SHIP is an SH2-containing inositol-5-phosphatase expressed in hematopoietic cells. It hydrolyzes the PI3K product PI(3,4,5)P(3) and blunts the PI3K-initiated signaling pathway. Although the PI3K/Akt pathway has been shown to be important for osteoclastogenesis, the molecular events involved in osteoclast differentiation have not been revealed. We demonstrate that Akt induces osteoclast differentiation through regulating the GSK3ß/NFATc1 signaling cascade. Inhibition of the PI3K by LY294002 reduces formation of osteoclasts and attenuates the expression of NFATc1, but not that of c-Fos. Conversely, overexpression of Akt in bone marrow-derived macrophages (BMMs) strongly induced NFATc1 expression without affecting c-Fos expression, suggesting that PI3K/Akt-mediated NFATc1 induction is independent of c-Fos during RANKL-induced osteoclastogenesis. In addition, we found that overexpression of Akt enhances formation of an inactive form of GSK3ß (phospho-GSK3ß) and nuclear localization of NFATc1, and that overexpression of a constitutively active form of GSK3ß attenuates osteoclast formation through downregulation of NFATc1. Furthermore, BMMs from SHIP knockout mice show the increased expression levels of phospho-Akt and phospho-GSK3ß, as well as the enhanced osteoclastogenesis, compared with wild type. However, overexpression of a constitutively active form of GSK3ß attenuates RANKL-induced osteoclast differentiation from SHIP-deficient BMMs. Our data suggest that the PI3K/Akt/GSK3ß/NFATc1 signaling axis plays an important role in RANKL-induced osteoclastogenesis.

RANKL induces NFATc1 acetylation and stability via histone acetyltransferases during osteoclast differentiation.

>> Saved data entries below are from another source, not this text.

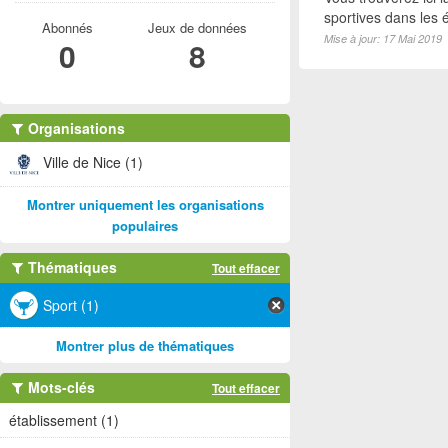
sportives dans les é
Abonnés
Jeux de données
Mise à jour: 17 Mai 2019
0
8
Organisations
Ville de Nice (1)
Montrer uniquement les organisations
populaires
Thématiques
Tout effacer
Sport (1)
Montrer plus de thématiques
Mots-clés
Tout effacer
établissement (1)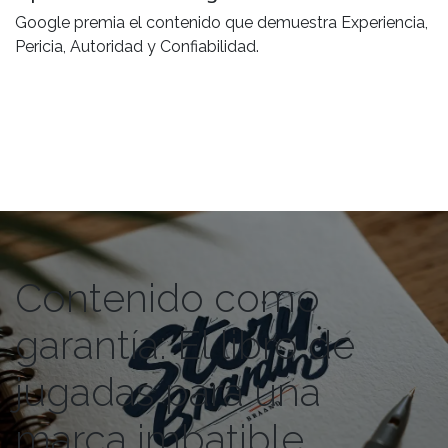
Google premia el contenido que demuestra Experiencia,
Pericia, Autoridad y Confiabilidad.
Contenido como
garantía: El libro de
jugadas para una
marca imbatible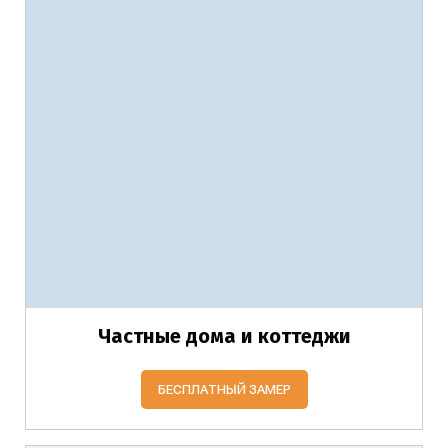
Частные дома и коттеджи
БЕСПЛАТНЫЙ ЗАМЕР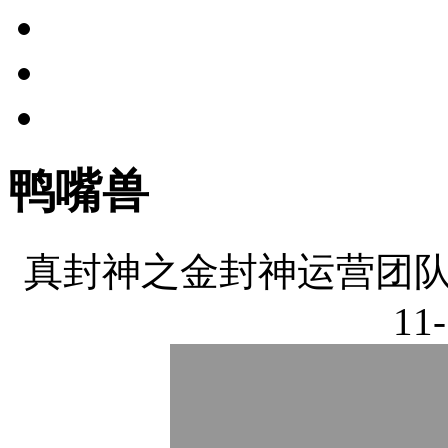
鸭嘴兽
真封神之金封神运营团队
11-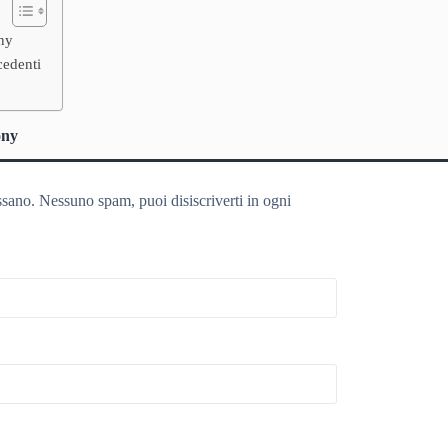
ony
cedenti
ony
ssano. Nessuno spam, puoi disiscriverti in ogni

NFATc1 (nuclear factor of activated T-cells c1), a key transcription factor, plays a role in regulating expression of osteoclast-specific downstream target genes such as TRAP (tartrate-resistant acid phosphatase) and OSCAR (osteoclast-associated receptor). It has been shown that RANKL [receptor activator of NF-κB (nuclear factor κB) ligand] induces NFATc1 expression during osteoclastogenesis at a transcriptional level. In the present study, we demonstrate that RANKL increases NFATc1 protein levels by post-translational modification. RANKL stimulates NFATc1 acetylation via HATs (histone acetyltransferases), such as p300 and PCAF [p300/CREB (cAMP-response-element-binding protein)-binding protein-associated factor], thereby stabilizing NFATc1 proteins. PCAF physically interacts with NFATc1 and directly induces NFATc1 acetylation and stability, subsequently increasing the transcriptional activity of NFATc1. In addition, RANKL-mediated NFATc1 acetylation is increased by the HDAC (histone deacetylase) inhibitors sodium butyrate and scriptaid. Overexpression of HDAC5 reduces RANKL- or PCAF-mediated NFATc1 acetylation, stability and transactivation activity, suggesting that the balance between HAT and HDAC activities might play a role in the regulation of NFATc1 levels. Furthermore, RANKL and p300 induce PCAF acetylation and stability, thereby enhancing the transcriptional activity of NFATc1. Down-regulation of PCAF by siRNA (small interfering RNA) decreases NFATc1 acetylation and stability, as well as RANKL-induced osteoclastogenesis. Taken together, the results of the present study demonstrate that RANKL induces HAT-mediated NFATc1 acetylation and stability, and subsequently increases the transcriptional activity of NFATc1 during osteoclast differentiation.